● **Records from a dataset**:
- Opening Delimiter -
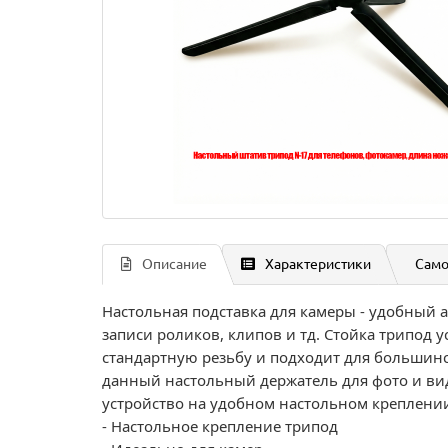
Описание
Характеристики
Само
Настольная подставка для камеры - удобный 
записи роликов, клипов и тд. Стойка трипод у
стандартную резьбу и подходит для большинст
данный настольный держатель для фото и вид
устройство на удобном настольном креплени
- Настольное крепление трипод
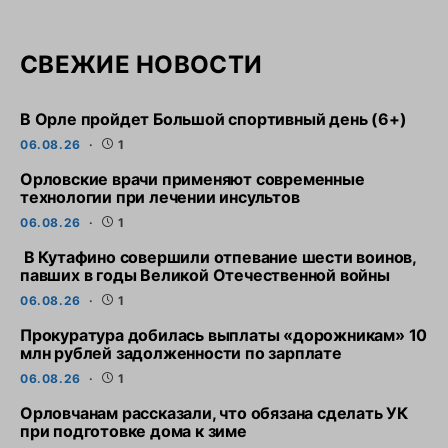
СВЕЖИЕ НОВОСТИ
В Орле пройдет Большой спортивный день (6+)
06.08.26
1
Орловские врачи применяют современные
технологии при лечении инсультов
06.08.26
1
В Кутафино совершили отпевание шести воинов,
павших в годы Великой Отечественной войны
06.08.26
1
Прокуратура добилась выплаты «дорожникам» 10
млн рублей задолженности по зарплате
06.08.26
1
Орловчанам рассказали, что обязана сделать УК
при подготовке дома к зиме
- Closing Delimiter -
Quote verbatim every line starting at the line that contains "устройство на удобном настольном креплени" and ending with the last line of the records; omit all pictures.

● **Task result**:
устройство на удобном настольном креплени
- Настольное крепление трипод
СВЕЖИЕ НОВОСТИ
В Орле пройдет Большой спортивный день (6+)
06.08.26
1
Орловские врачи применяют современные
технологии при лечении инсультов
06.08.26
1
В Кутафино совершили отпевание шести воинов,
павших в годы Великой Отечественной войны
06.08.26
1
Прокуратура добилась выплаты «дорожникам» 10
млн рублей задолженности по зарплате
06.08.26
1
Орловчанам рассказали, что обязана сделать УК
при подготовке дома к зиме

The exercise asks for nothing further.